One of the problems with the social media is that people often see an image without reading the article associated with it and jump to erroneous conclusions. I am fairly certain that such was the case when my controlled burn article was recently criticised. The implication of the criticism was that as Aboriginals had practiced ‘firestick farming’, using gentle controlled burns, across Australia in pre-European times it was therefore okay to do so now. This was a simplified version of the Gammage thesis – itself a simplified generalisation.
Bill Gammage’s book The Biggest Estate on Earth: how Aborigines made Australia (Allen & Unwin Melbourne, 2012) was released to general acclaim and awarded many major prizes. He came to Bairnsdale as the keynote speaker at a seminar organised by the East Gippsland Wildfire Taskforce (EGWT) in November 2014. The EGWT was a pressure group comprised of the mountain cattlemen and the timber lobby. They were campaigning for a widespread and regular burning of forest and bush areas – basically advocating indiscriminate burning. Gammage gave an aura of respectability to what was otherwise a procession of biased and anecdotal accounts. His talk implied that everywhere was burned without exception regardless of rainfall, terrain, vegetation, aspect or soil type when obviously this was not so.

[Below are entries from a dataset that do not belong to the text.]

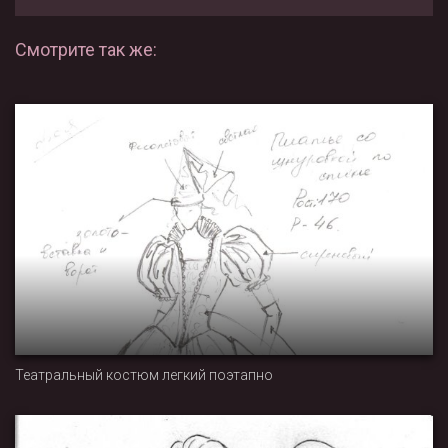
Смотрите так же:
Театральный костюм легкий поэтапно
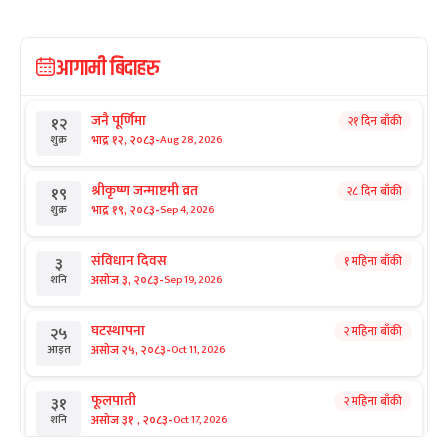
आगामी बिदाहरु
जनै पूर्णिमा
२१ दिन बाँकी
१२
-
भाद्र १२, २०८३
Aug 28, 2026
शुक्र
श्रीकृष्ण जन्माष्टमी व्रत
२८ दिन बाँकी
१९
-
भाद्र १९, २०८३
Sep 4, 2026
शुक्र
संविधान दिवस
१ महिना बाँकी
३
-
असोज ३, २०८३
Sep 19, 2026
शनि
घटस्थापना
२ महिना बाँकी
२५
-
असोज २५, २०८३
Oct 11, 2026
आइत
फूलपाती
२ महिना बाँकी
३१
-
असोज ३१ , २०८३
Oct 17, 2026
शनि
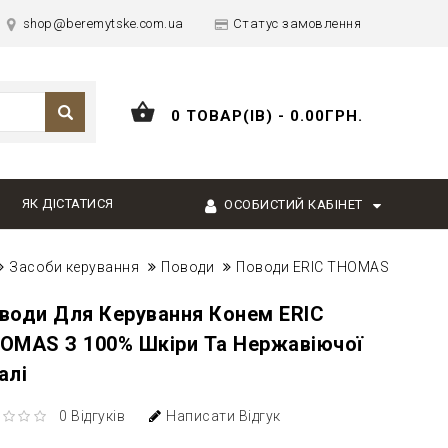
shop@beremytske.com.ua
Статус замовлення
0 ТОВАР(ІВ) - 0.00ГРН.
ЯК ДІСТАТИСЯ
ОСОБИСТИЙ КАБІНЕТ
Засоби керування
Поводи
Поводи ERIC THOMAS
води Для Керування Конем ERIC
OMAS З 100% Шкіри Та Нержавіючої
алі
0 Відгуків
Написати Відгук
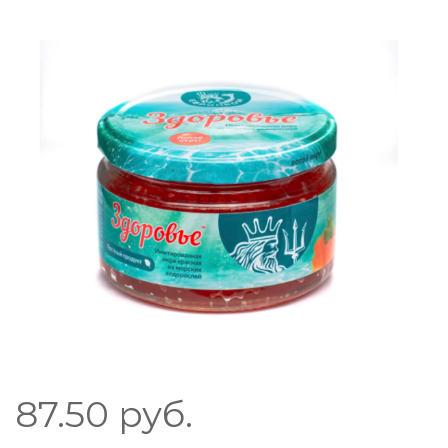
87.50
руб.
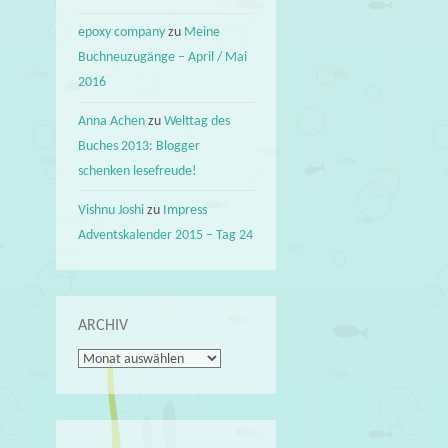
epoxy company
zu
Meine
Buchneuzugänge – April / Mai
2016
Anna Achen
zu
Welttag des
Buches 2013: Blogger
schenken lesefreude!
Vishnu Joshi
zu
Impress
Adventskalender 2015 – Tag 24
ARCHIV
Archiv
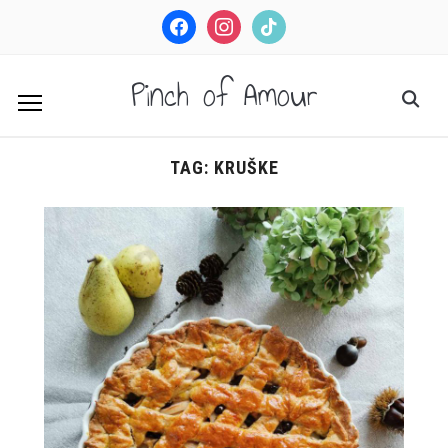
facebook
instagram
tiktok
Pinch of Amour
TAG:
KRUŠKE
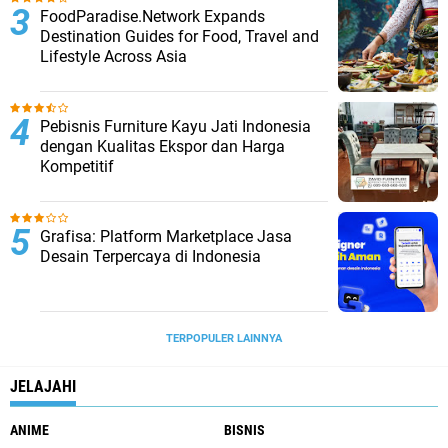
FoodParadise.Network Expands
Destination Guides for Food, Travel and
Lifestyle Across Asia
Pebisnis Furniture Kayu Jati Indonesia
dengan Kualitas Ekspor dan Harga
Kompetitif
Grafisa: Platform Marketplace Jasa
Desain Terpercaya di Indonesia
TERPOPULER LAINNYA
JELAJAHI
ANIME
BISNIS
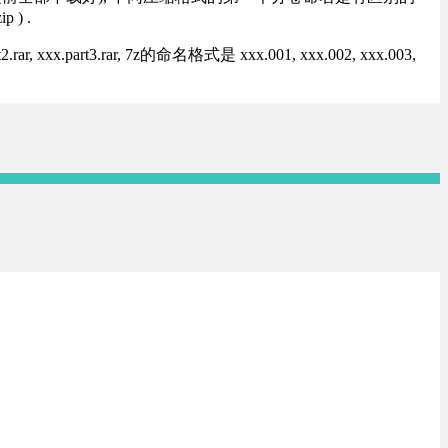
) .
rt3.rar, 7z的命名格式是 xxx.001, xxx.002, xxx.003,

With regards our region much of Gammage’s work strongly relies on a few pages of Alfred Howitt’s Eucalypts of Gippsland, yet a closer examination of his works can give you facts opposing, as well as supporting, the Gammage thesis. None of the claims Howitt made applied to East Gippsland, much of which he thought a ‘jungle’. Further large tracts of west and south Gippsland were impenetrable scrub according to both the Strzelecki and Brodribb parties and therefore unburned in the years before they were traversed. At a recent seminar in Bairnsdale Gunaikurnai descendant Wayne Thorpe denied that the practice of firestick farming was used in Gippsland at all.
So where, if anywhere, in Gippsland was burned in the pre-European era? Howitt’s observations apply mainly to the Omeo district high country and the observations of Strzelecki and Brodribb indicate that a number of large plains in central Gippsland were the most likely to have been frequently burned. The paradox is that all these areas are now substantially farmed or closely settled and thus protected from all burning except the occasional bushfire.
How does this relate to climate change? All burning produces CO2 and the only possible justification for large scale controlled burns in Gippsland and the alpine country now is if it protects the forests from catastrophic fire. Evidence for this is not clear and there is a suggestion that the over-use of controlled burns – as implied by Gammage – may actually promote fires. I may at some future date do a more detailed analysis of the historical and scientific evidence on this subject.